We start our hike around 6 pm and after crossing the river several times we come across a long bridge at mile 7 marking the proximity of the cabin. We finally notice the sign pointing to the cabin and the cabin itself positioned slightly off the trail, overlooking the river bank. It is closer to 9-10 pm now and the sun slowly starts disappearing behind the mountain ridges.
A rustic cabin looks spacious, warm, and cozy, and after fetching some drinking water from the stream and starting a fire, we settle in and sit down for dinner looking out to the view of the creek and a mountain ridge above it. There is a guest book in the cabin left by a forest service where every guest checked in and shared their experiences. We add a note for August 10th:
Beautiful hike. Did not see any bear trace on the way in. Cabin was clean and toasty when we arrived at 10 pm. Stocked some water for the next guest. It gets chilly at night -the wooden stove makes it much nicer. Plenty of firewood.

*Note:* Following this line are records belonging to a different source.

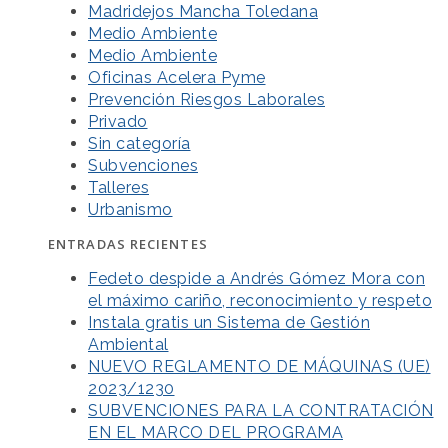
Madridejos Mancha Toledana
Medio Ambiente
Medio Ambiente
Oficinas Acelera Pyme
Prevención Riesgos Laborales
Privado
Sin categoría
Subvenciones
Talleres
Urbanismo
ENTRADAS RECIENTES
Fedeto despide a Andrés Gómez Mora con
el máximo cariño, reconocimiento y respeto
Instala gratis un Sistema de Gestión
Ambiental
NUEVO REGLAMENTO DE MÁQUINAS (UE)
2023/1230
SUBVENCIONES PARA LA CONTRATACIÓN
EN EL MARCO DEL PROGRAMA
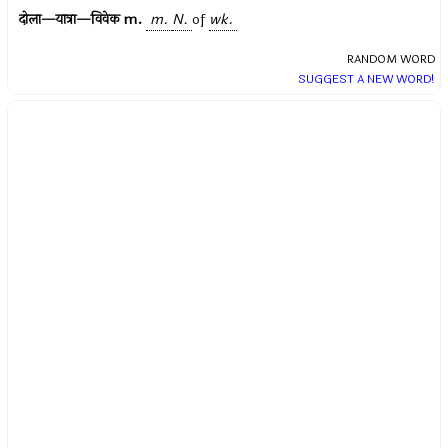
दोला—यात्रा—विवेक
m.
m.
N.
of
wk.
RANDOM WORD
SUGGEST A NEW WORD!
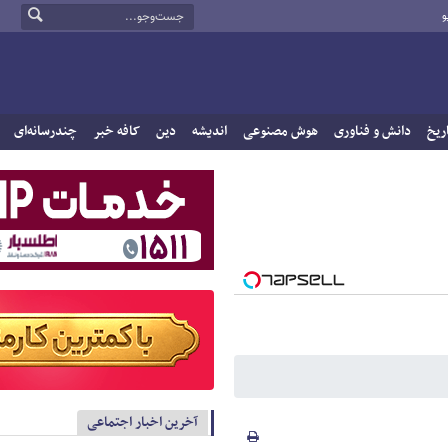
و
ریخ
دانش و فناوری
هوش مصنوعی
اندیشه
دین
کافه خبر
چندرسانه‌ای
آخرین اخبار اجتماعی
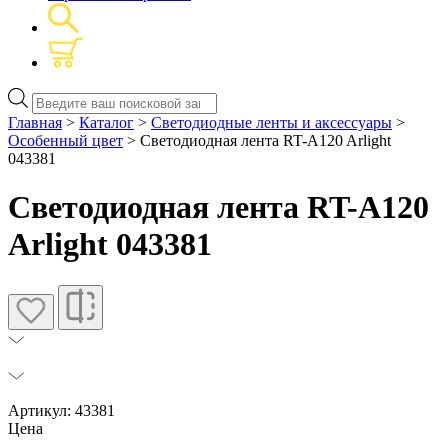
Поиск
товаров
Главная
>
Каталог
>
Светодиодные ленты и аксессуары
>
Особенный цвет
> Светодиодная лента RT-A120 Arlight
043381
Светодиодная лента RT-A120
Arlight 043381
Артикул: 43381
Цена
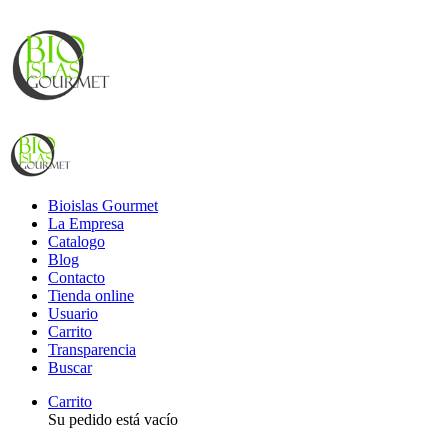
Bioislas Gourmet
La Empresa
Catalogo
Blog
Contacto
Tienda online
Usuario
Carrito
Transparencia
Buscar
Carrito
Su pedido está vacío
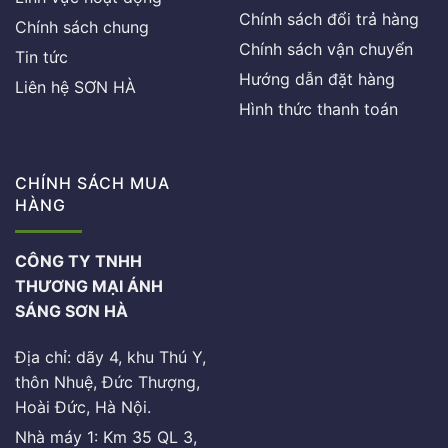
Chính sách đổi trả hàng
Chính sách chung
Chính sách vận chuyển
Tin tức
Hướng dẫn đặt hàng
Liên hệ SƠN HÀ
Hình thức thanh toán
CHÍNH SÁCH MUA
HÀNG
CÔNG TY TNHH
THƯƠNG MẠI ÁNH
SÁNG SƠN HÀ
Địa chỉ: dãy 4, khu Thú Y,
thôn Nhuệ, Đức Thượng,
Hoài Đức, Hà Nội.
Nhà máy 1: Km 35 QL 3,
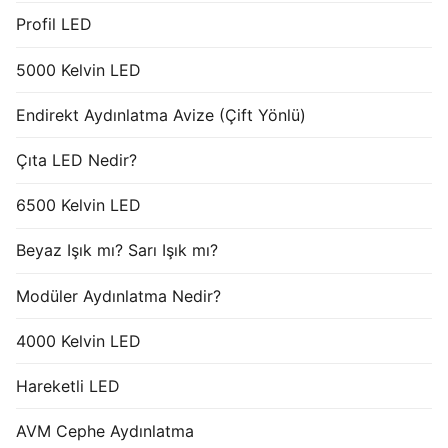
Profil LED
5000 Kelvin LED
Endirekt Aydınlatma Avize (Çift Yönlü)
Çıta LED Nedir?
6500 Kelvin LED
Beyaz Işık mı? Sarı Işık mı?
Modüler Aydınlatma Nedir?
4000 Kelvin LED
Hareketli LED
AVM Cephe Aydınlatma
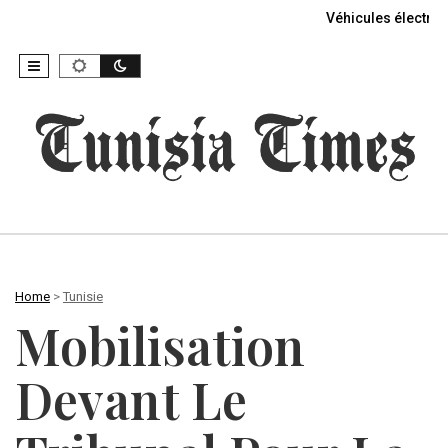
Véhicules électriq
Home
>
Tunisie
Mobilisation
Devant Le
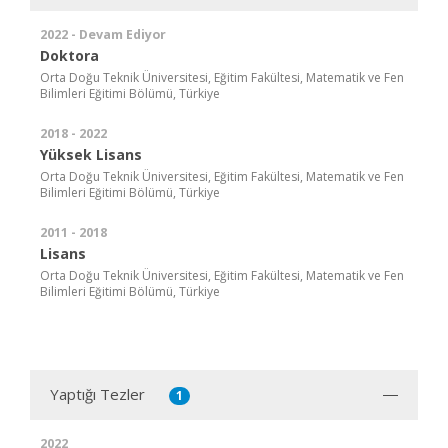
2022 - Devam Ediyor
Doktora
Orta Doğu Teknik Üniversitesi, Eğitim Fakültesi, Matematik ve Fen
Bilimleri Eğitimi Bölümü, Türkiye
2018 - 2022
Yüksek Lisans
Orta Doğu Teknik Üniversitesi, Eğitim Fakültesi, Matematik ve Fen
Bilimleri Eğitimi Bölümü, Türkiye
2011 - 2018
Lisans
Orta Doğu Teknik Üniversitesi, Eğitim Fakültesi, Matematik ve Fen
Bilimleri Eğitimi Bölümü, Türkiye
Yaptığı Tezler
1
2022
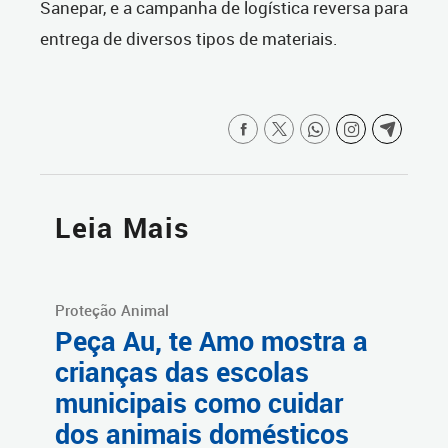
Sanepar, e a campanha de logística reversa para
entrega de diversos tipos de materiais.
Leia Mais
Proteção Animal
Peça Au, te Amo mostra a
crianças das escolas
municipais como cuidar
dos animais domésticos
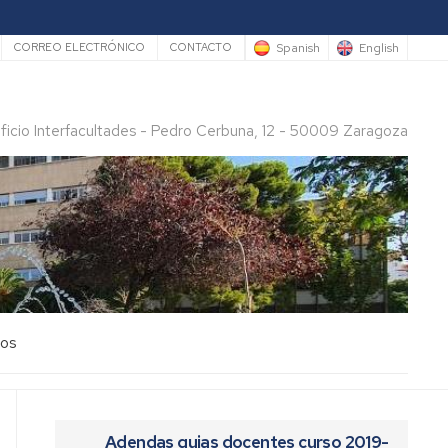
rio
Spanish
English
CORREO ELECTRÓNICO
CONTACTO
ificio Interfacultades - Pedro Cerbuna, 12 - 50009 Zaragoza
los
Adendas guias docentes curso 2019-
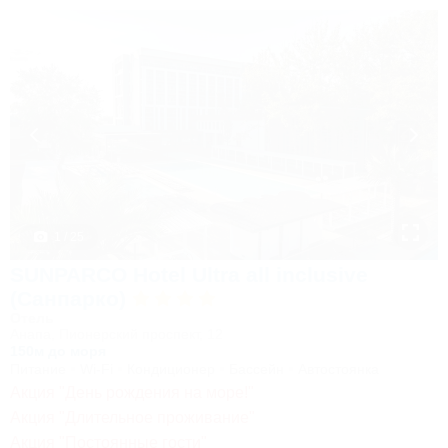
1 / 25
SUNPARCO Hotel Ultra all inclusive
(Санпарко)
Отель
Анапа, Пионерский проспект, 12
150м до моря
Питание
Wi-Fi
Кондиционер
Бассейн
Автостоянка
Акция "День рождения на море!"
Акция "Длительное проживание"
Акция "Постоянные гости"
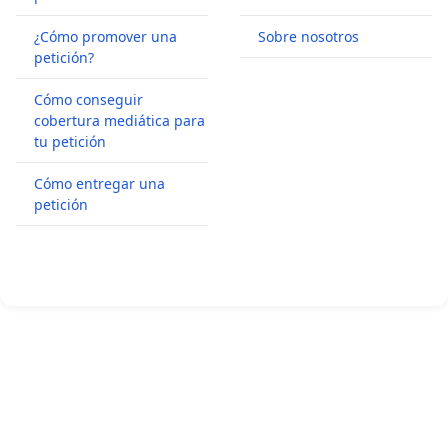
¿Cómo promover una
Sobre nosotros
petición?
Cómo conseguir
cobertura mediática para
tu petición
Cómo entregar una
petición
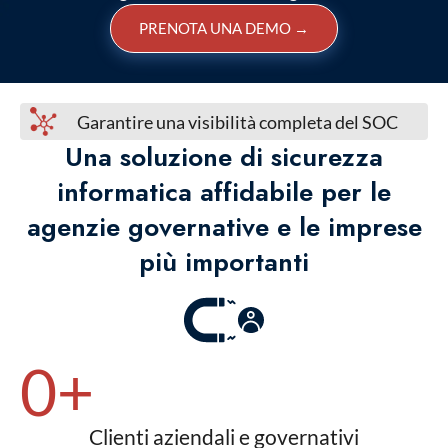
PRENOTA UNA DEMO
→
Garantire una visibilità completa del SOC
Una soluzione di sicurezza
informatica affidabile per le
agenzie governative e le imprese
più importanti
0
+
Clienti aziendali e governativi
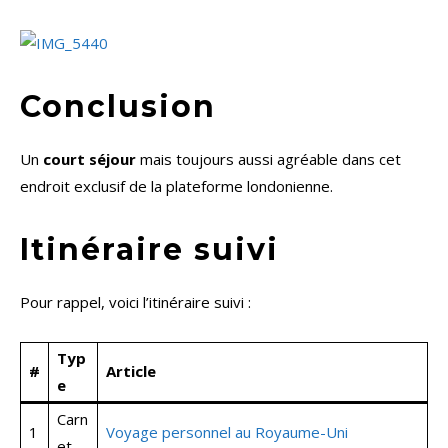
Conclusion
Un
court séjour
mais toujours aussi agréable dans cet
endroit exclusif de la plateforme londonienne.
Itinéraire suivi
Pour rappel, voici l’itinéraire suivi :
Typ
#
Article
e
Carn
1
Voyage personnel au Royaume-Uni
et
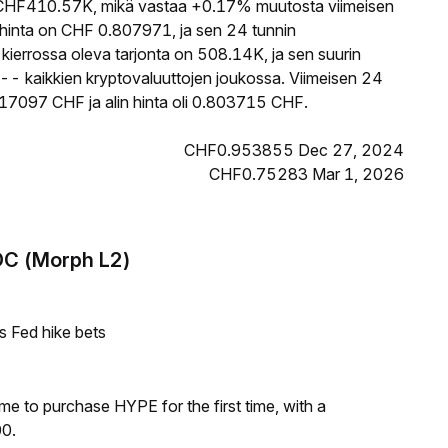
HF410.57K, mikä vastaa +0.17% muutosta viimeisen
inta on CHF 0.807971, ja sen 24 tunnin
errossa oleva tarjonta on 508.14K, ja sen suurin
-- kaikkien kryptovaluuttojen joukossa. Viimeisen 24
17097 CHF ja alin hinta oli 0.803715 CHF.
CHF0.953855 Dec 27, 2024
CHF0.75283 Mar 1, 2026
DC (Morph L2)
s Fed hike bets
me to purchase HYPE for the first time, with a
00.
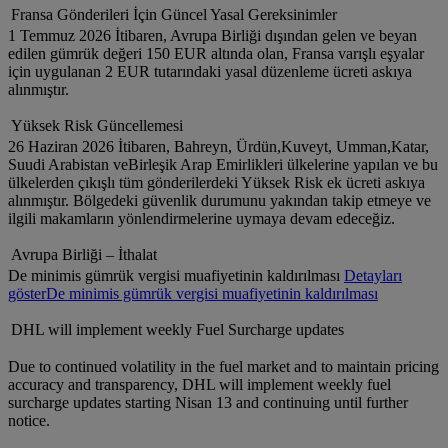
Fransa Gönderileri İçin Güncel Yasal Gereksinimler
1 Temmuz 2026 İtibaren, Avrupa Birliği dışından gelen ve beyan
edilen gümrük değeri 150 EUR altında olan, Fransa varışlı eşyalar
için uygulanan 2 EUR tutarındaki yasal düzenleme ücreti askıya
alınmıştır.
Yüksek Risk Güncellemesi
26 Haziran 2026 İtibaren, Bahreyn, Ürdün,Kuveyt, Umman,Katar,
Suudi Arabistan veBirleşik Arap Emirlikleri ülkelerine yapılan ve bu
ülkelerden çıkışlı tüm gönderilerdeki Yüksek Risk ek ücreti askıya
alınmıştır. Bölgedeki güvenlik durumunu yakından takip etmeye ve
ilgili makamların yönlendirmelerine uymaya devam edeceğiz.
Avrupa Birliği – İthalat
De minimis gümrük vergisi muafiyetinin kaldırılması
Detayları
göster
De minimis gümrük vergisi muafiyetinin kaldırılması
DHL will implement weekly Fuel Surcharge updates
Due to continued volatility in the fuel market and to maintain pricing
accuracy and transparency, DHL will implement weekly fuel
surcharge updates starting Nisan 13 and continuing until further
notice.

The sun finally sets closer to midnight and with only a faint sound of the stream rippling and burbling in the valley below, resembling rain drops, we fall sleep in complete darkness with clouds covering the night sky that day. The next morning we fix a quick breakfast and trek the same 7.1 miles back to the trailhead, but this time the scenery is familiar except for muddy patches here and there formed by the overnight rain and the morning dew. We press on almost without stopping and get to the trailhead around lunch time, put the gear back into the car, and leave the village of Hope for our next destination.